● Task statement:
Return each line of the entries that mentions the word "grande".

+ + + + +

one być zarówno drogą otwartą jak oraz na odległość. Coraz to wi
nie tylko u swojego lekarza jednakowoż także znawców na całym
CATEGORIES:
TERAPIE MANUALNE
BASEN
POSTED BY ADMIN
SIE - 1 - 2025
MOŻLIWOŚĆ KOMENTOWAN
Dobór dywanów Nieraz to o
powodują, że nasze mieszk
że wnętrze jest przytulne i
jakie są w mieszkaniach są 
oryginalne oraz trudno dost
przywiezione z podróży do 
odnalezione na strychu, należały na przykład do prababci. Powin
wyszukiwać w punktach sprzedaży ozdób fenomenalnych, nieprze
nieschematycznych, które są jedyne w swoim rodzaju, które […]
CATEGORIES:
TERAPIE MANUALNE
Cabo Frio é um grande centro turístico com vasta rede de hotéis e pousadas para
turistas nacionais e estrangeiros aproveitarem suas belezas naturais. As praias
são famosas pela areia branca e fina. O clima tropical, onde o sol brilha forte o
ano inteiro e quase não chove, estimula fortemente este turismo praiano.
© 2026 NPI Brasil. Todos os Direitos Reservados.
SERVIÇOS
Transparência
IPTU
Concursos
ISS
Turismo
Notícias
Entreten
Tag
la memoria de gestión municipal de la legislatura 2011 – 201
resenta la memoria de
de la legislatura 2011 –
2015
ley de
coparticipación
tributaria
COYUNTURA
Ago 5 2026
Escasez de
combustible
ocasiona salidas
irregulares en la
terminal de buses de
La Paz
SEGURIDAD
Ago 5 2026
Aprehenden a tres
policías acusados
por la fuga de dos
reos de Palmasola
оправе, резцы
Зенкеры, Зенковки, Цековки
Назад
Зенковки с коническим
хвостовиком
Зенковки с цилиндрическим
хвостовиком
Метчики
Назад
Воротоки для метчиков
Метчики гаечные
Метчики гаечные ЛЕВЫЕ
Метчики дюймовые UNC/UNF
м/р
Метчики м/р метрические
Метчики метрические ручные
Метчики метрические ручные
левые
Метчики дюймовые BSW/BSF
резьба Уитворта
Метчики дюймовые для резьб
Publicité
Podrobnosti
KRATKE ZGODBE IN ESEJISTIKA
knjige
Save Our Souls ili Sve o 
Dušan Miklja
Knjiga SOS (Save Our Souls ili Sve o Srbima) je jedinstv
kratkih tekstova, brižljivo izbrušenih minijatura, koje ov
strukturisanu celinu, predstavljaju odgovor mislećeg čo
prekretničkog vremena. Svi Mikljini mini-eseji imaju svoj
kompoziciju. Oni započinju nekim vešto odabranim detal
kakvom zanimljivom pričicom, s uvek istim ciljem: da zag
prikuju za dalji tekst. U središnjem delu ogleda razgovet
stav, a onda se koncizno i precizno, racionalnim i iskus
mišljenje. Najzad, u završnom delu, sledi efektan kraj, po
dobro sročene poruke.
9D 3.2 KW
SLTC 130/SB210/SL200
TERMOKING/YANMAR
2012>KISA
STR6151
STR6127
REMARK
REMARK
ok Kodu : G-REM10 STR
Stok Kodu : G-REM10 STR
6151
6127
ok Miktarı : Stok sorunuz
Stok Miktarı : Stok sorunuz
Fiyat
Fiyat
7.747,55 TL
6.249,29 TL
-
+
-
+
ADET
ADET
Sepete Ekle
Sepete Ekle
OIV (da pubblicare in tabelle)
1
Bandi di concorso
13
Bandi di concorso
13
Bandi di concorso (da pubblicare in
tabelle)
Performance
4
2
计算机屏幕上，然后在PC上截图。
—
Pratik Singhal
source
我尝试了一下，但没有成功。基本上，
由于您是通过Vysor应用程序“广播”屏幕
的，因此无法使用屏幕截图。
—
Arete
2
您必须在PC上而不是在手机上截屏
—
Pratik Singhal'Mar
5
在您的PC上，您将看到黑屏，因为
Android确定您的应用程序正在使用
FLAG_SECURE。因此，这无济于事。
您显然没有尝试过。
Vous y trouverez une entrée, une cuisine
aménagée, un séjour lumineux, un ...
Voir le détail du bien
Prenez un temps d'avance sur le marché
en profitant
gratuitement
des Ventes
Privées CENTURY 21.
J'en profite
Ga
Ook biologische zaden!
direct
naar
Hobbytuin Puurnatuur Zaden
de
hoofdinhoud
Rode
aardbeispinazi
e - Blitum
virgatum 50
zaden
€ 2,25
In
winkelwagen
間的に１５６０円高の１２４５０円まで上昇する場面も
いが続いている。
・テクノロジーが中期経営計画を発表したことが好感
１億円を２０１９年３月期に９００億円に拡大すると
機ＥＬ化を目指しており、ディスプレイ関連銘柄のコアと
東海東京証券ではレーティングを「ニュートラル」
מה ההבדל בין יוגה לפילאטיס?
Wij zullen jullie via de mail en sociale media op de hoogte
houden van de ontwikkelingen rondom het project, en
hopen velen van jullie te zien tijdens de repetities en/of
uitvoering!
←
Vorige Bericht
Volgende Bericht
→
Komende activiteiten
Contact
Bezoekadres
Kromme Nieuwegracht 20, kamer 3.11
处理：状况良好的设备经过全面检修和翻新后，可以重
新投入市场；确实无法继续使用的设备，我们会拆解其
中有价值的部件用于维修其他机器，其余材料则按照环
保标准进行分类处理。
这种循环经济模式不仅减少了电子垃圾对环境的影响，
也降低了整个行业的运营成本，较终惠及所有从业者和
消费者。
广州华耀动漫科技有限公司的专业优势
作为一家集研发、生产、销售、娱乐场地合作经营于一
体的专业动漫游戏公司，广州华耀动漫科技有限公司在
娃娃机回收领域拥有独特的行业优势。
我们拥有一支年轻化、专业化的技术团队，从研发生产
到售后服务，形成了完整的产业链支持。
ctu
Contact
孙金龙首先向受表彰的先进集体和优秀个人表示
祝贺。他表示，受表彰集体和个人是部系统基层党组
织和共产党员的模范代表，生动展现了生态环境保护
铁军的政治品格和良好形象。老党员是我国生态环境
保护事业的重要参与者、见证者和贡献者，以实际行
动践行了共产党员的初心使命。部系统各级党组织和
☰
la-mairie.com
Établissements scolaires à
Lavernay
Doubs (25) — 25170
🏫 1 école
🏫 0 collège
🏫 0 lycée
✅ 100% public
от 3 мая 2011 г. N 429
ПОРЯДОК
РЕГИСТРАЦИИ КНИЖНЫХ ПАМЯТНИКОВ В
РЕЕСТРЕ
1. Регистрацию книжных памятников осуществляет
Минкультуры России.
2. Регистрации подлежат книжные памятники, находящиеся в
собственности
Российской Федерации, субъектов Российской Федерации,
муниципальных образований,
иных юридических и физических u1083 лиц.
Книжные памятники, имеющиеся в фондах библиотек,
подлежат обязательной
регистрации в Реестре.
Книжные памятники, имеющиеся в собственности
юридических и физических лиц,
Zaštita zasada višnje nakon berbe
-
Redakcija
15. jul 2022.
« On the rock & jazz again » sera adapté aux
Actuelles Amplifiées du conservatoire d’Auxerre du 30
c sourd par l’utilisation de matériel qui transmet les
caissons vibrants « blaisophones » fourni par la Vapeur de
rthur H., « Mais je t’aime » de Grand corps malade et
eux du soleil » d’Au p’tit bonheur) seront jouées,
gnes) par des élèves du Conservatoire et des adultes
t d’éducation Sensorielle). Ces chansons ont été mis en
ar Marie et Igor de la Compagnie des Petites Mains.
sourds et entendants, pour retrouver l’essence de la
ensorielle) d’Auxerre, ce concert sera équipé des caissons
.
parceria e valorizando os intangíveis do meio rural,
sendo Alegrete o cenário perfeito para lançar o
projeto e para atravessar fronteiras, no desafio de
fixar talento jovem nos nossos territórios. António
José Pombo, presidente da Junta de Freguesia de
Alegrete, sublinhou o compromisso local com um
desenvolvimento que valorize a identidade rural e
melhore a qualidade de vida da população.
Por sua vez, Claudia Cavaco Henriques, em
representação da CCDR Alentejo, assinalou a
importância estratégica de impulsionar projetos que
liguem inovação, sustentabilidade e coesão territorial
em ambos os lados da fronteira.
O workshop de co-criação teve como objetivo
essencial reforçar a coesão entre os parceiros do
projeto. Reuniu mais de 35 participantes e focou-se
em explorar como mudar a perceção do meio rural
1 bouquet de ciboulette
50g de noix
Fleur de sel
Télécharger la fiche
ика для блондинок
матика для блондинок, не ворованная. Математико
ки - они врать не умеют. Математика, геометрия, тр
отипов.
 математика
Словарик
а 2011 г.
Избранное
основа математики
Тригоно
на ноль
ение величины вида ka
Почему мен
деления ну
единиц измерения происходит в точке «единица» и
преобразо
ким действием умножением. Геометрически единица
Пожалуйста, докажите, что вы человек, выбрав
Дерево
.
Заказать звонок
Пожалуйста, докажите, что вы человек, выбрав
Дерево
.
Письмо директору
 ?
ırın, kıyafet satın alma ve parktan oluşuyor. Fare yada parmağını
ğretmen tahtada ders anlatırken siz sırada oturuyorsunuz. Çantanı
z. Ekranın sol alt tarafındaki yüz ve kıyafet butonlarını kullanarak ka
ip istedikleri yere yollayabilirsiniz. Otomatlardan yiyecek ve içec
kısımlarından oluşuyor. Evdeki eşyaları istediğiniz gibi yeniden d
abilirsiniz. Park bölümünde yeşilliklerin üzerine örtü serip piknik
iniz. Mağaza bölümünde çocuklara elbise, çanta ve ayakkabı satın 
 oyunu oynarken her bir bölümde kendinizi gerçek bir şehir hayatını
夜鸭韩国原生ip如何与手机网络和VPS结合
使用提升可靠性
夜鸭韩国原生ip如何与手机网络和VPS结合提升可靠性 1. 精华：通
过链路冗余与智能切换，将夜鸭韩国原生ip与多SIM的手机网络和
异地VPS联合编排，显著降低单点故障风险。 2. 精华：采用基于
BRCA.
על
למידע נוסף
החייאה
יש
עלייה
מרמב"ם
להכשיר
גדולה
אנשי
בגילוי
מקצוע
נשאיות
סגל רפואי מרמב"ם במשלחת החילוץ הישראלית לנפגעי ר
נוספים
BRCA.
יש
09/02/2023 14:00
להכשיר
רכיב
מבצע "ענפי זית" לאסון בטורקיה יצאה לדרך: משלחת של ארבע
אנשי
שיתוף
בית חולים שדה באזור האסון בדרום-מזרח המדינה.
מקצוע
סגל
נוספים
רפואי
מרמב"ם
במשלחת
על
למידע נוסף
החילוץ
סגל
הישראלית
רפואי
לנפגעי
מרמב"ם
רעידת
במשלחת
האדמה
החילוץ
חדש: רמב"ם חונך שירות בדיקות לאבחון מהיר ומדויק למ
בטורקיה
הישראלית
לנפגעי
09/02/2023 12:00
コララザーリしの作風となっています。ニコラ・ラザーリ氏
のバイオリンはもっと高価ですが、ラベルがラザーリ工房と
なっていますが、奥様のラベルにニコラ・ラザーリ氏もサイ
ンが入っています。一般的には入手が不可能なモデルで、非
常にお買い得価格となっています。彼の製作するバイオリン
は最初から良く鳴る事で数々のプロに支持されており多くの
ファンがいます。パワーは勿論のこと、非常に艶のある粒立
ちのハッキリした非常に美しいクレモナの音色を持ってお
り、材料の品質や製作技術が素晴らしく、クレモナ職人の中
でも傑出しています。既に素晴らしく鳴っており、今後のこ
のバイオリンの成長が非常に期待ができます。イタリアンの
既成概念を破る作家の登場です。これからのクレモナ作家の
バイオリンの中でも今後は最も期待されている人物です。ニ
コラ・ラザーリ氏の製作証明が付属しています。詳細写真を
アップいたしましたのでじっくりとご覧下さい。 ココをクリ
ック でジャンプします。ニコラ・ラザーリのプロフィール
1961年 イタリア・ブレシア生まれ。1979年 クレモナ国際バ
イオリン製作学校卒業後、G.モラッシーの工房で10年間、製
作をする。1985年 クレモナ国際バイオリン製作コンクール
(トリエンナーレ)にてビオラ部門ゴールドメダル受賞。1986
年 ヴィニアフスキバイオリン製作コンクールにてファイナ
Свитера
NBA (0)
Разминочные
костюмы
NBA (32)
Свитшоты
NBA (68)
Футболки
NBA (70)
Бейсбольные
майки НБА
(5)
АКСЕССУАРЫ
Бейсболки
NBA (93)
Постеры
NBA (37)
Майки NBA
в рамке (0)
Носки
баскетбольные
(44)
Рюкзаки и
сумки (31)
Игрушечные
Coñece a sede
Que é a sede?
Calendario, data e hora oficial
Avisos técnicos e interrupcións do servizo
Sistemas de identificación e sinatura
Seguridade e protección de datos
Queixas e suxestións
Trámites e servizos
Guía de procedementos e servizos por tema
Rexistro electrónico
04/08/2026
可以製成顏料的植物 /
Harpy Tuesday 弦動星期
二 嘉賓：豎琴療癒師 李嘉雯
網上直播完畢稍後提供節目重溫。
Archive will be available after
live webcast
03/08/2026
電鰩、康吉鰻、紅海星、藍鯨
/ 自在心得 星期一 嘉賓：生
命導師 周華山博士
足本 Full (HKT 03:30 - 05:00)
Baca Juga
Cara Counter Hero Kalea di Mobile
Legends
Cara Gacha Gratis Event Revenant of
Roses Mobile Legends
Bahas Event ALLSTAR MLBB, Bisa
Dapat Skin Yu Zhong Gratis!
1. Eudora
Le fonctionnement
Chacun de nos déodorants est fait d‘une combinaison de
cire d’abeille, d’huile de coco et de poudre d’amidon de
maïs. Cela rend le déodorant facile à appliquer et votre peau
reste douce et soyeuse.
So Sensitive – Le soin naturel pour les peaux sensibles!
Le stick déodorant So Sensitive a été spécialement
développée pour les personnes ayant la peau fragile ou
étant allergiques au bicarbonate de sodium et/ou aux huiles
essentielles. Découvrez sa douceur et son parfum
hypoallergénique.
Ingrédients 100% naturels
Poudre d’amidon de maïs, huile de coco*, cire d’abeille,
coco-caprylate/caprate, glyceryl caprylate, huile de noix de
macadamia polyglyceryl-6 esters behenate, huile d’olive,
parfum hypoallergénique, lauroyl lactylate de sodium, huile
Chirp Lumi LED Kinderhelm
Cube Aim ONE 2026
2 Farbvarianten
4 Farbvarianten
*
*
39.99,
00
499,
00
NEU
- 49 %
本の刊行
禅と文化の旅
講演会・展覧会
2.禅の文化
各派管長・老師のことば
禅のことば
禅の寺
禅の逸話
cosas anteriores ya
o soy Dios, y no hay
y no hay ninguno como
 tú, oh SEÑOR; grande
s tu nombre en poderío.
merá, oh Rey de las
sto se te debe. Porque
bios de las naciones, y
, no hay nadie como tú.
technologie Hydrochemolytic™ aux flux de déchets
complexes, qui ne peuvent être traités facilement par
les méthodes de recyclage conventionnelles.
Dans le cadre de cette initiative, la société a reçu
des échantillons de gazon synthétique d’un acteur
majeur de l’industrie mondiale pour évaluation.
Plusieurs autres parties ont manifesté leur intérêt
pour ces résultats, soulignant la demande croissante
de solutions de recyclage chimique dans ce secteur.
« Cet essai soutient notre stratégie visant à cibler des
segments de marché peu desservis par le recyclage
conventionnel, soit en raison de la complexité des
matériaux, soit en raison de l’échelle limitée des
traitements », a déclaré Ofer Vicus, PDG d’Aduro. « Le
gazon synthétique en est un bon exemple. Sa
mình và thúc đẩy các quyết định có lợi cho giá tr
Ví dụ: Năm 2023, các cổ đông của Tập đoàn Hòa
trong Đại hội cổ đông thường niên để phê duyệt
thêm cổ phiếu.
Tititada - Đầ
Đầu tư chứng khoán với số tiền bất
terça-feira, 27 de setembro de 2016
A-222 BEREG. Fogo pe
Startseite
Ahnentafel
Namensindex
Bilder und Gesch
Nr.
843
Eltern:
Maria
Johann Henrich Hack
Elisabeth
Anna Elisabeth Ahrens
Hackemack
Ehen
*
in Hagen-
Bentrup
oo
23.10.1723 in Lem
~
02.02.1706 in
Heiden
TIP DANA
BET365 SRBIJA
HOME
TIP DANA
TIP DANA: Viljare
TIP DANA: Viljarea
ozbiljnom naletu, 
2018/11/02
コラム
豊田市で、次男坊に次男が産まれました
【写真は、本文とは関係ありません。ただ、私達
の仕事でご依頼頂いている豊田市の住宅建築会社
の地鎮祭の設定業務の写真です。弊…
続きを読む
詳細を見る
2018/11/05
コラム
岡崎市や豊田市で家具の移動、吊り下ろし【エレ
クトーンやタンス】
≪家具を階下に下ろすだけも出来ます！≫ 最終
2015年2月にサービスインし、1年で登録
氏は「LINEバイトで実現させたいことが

+ + + + +

● Problem solution:
Cabo Frio é um grande centro turístico com vasta rede de hotéis e pousadas para
 tú, oh SEÑOR; grande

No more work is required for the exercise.